Veronica Hash is an active member of the University of California, Berkeley’s Black Staff & Faculty Organization.


Stephen Menendian

Stephen Menendian is the Assistant Director at the Haas Institute for a Fair and Inclusive Society, and the former senior legal associate at the Kirwan Institute for the Study of Race and Ethnicity at the Ohio State University. Stephen is the author of many law review articles, scholarly publications and a frequent contributor to Race-Talk.org.

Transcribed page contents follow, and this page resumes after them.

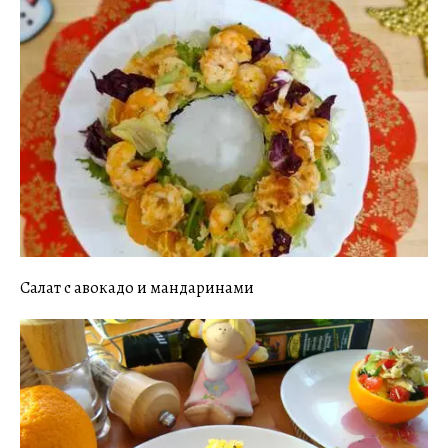
Салат с авокадо и мандаринами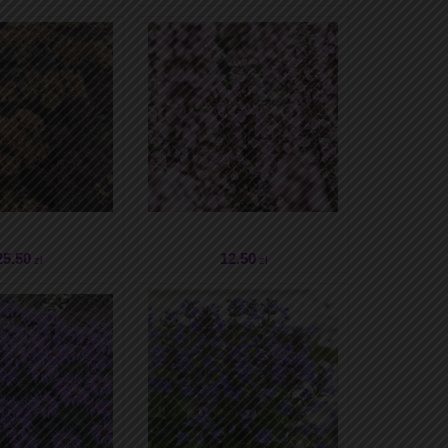
25
.50
12
.50
zł
zł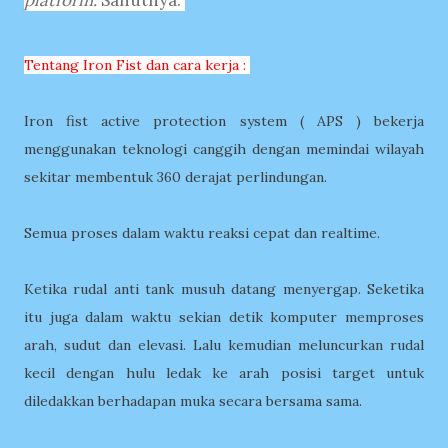
platform.
Sahutnya.
Tentang Iron Fist dan cara kerja :
Iron fist active protection system ( APS ) bekerja
menggunakan teknologi canggih dengan memindai wilayah
sekitar membentuk 360 derajat perlindungan.
Semua proses dalam waktu reaksi cepat dan realtime.
Ketika rudal anti tank musuh datang menyergap. Seketika
itu juga dalam waktu sekian detik komputer memproses
arah, sudut dan elevasi. Lalu kemudian meluncurkan rudal
kecil dengan hulu ledak ke arah posisi target untuk
diledakkan berhadapan muka secara bersama sama.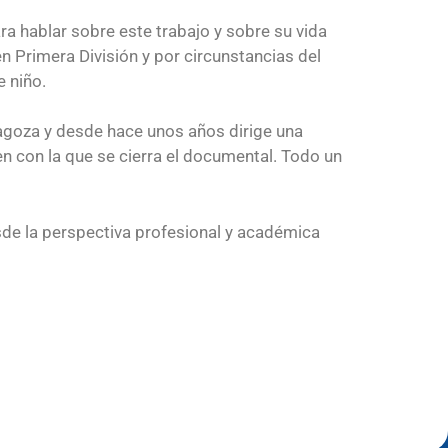
ara hablar sobre este trabajo y sobre su vida
n Primera División y por circunstancias del
e niño.
ragoza y desde hace unos años dirige una
en con la que se cierra el documental. Todo un
esde la perspectiva profesional y académica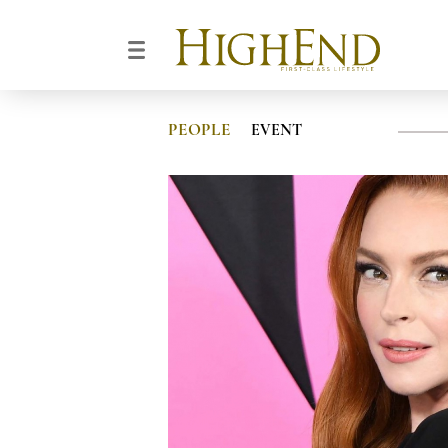
PEOPLE
EVENT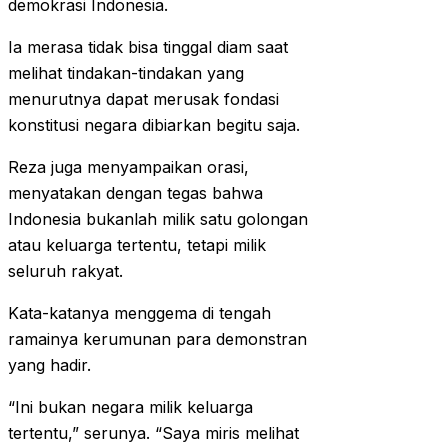
demokrasi Indonesia.
Ia merasa tidak bisa tinggal diam saat
melihat tindakan-tindakan yang
menurutnya dapat merusak fondasi
konstitusi negara dibiarkan begitu saja.
Reza juga menyampaikan orasi,
menyatakan dengan tegas bahwa
Indonesia bukanlah milik satu golongan
atau keluarga tertentu, tetapi milik
seluruh rakyat.
Kata-katanya menggema di tengah
ramainya kerumunan para demonstran
yang hadir.
“Ini bukan negara milik keluarga
tertentu,” serunya. “Saya miris melihat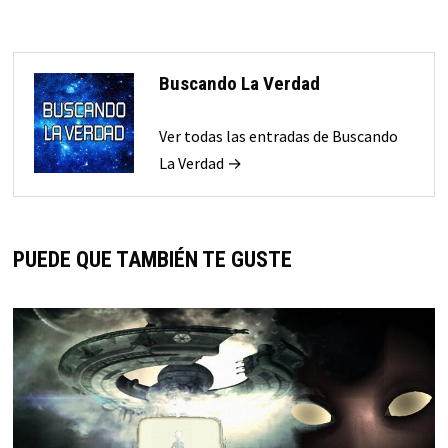
Buscando La Verdad
Ver todas las entradas de Buscando
La Verdad →
PUEDE QUE TAMBIÉN TE GUSTE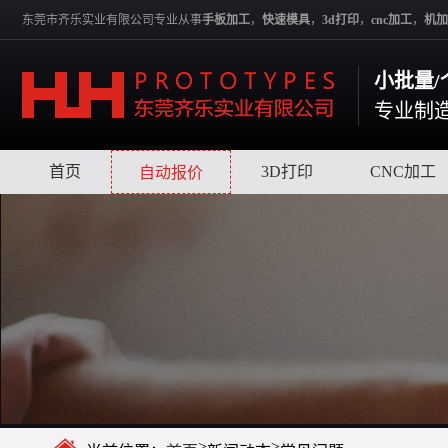
东莞市齐乐实业有限公司专业从事
手板加工
，
快速模具
，
3d打印
，
cnc加工
，
机加
小批量/
专业制
首页
|
|
3D打印
|
CNC加工
自动报价
>
>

Stephen co-authored the Institute’s United States Supreme Court Amicus brief in Fisher v. Texas, asking the Court to uphold the University of Texas’ race-conscious admissions policy, as well as an Amicus brief in the 2007 Seattle/Louisville K-12 integration cases to persuade the Court to sustain voluntary integration plans in the Seattle and Louisville school districts. Recent scholarly publications include "Beyond Public/Private: Understanding Excessive Corporate Prerogative" for the Kentucky Law Journal, "Remaking Law: Moving Beyond Enlightenment Jurisprudence" for the St. Louis University Law Journal, "Parents Involved: The Mantle of Brown, the Shadow of Plessy" for the University of Louisville Law Review, and "Little Rock and the Legacy of Dred Scott" for the St. Louis Law Journal.

Stephen has trained policymakers, businesses, and other institutions on diversity, inclusion, and affirmative action practices, policies, and compliance, including creative ways to improve diversity within bounds of law. Stephen presented as part of the Ohio Department of Administrative Services Equal Opportunity Division’s training academy, and for the Moritz College of Law, the Graduate School of Education, the Multicultural Center, and on behalf of the Columbus Bar Association. Stephen published a guidebook on affirmative action for policymakers and advocates on behalf of the Kirwan Institute. Most recently, Stephen authored the State of Ohio’s new Diversity Strategies For Successful Schools Guidance which was adopted by the State Board of Education of Ohio in May, 2012.

Stephen has guest-lectured at UC Berkeley School of Law, the Moritz College of Law at the Ohio State University, and co-taught The History and Culture of Race and Law, a seminar at Wayne State University Law School, in the fall of 2009. Stephen is a licensed attorney.


Kathryn Moeller

Kathryn Moeller is a Post-Doctoral Researcher at the Haas Institute for a Fair and Inclusive Society. She recently completed her Ph.D. in Education with a Designated Emphasis in Women, Gender, & Sexuality from the University of California, Berkeley. Prior to graduate school, she was a high school teacher.


Michael Omi

Michael Omi is Associate Professor of Comparative Ethnic Studies and Associate Director of the Haas Institute for a Fair and Inclusive Society at the University of California, Berkeley. He is the co-author of Racial Formation in the United States, a groundbreaking work that transformed how we understand the social and historical forces that give race its changing meaning over time and place.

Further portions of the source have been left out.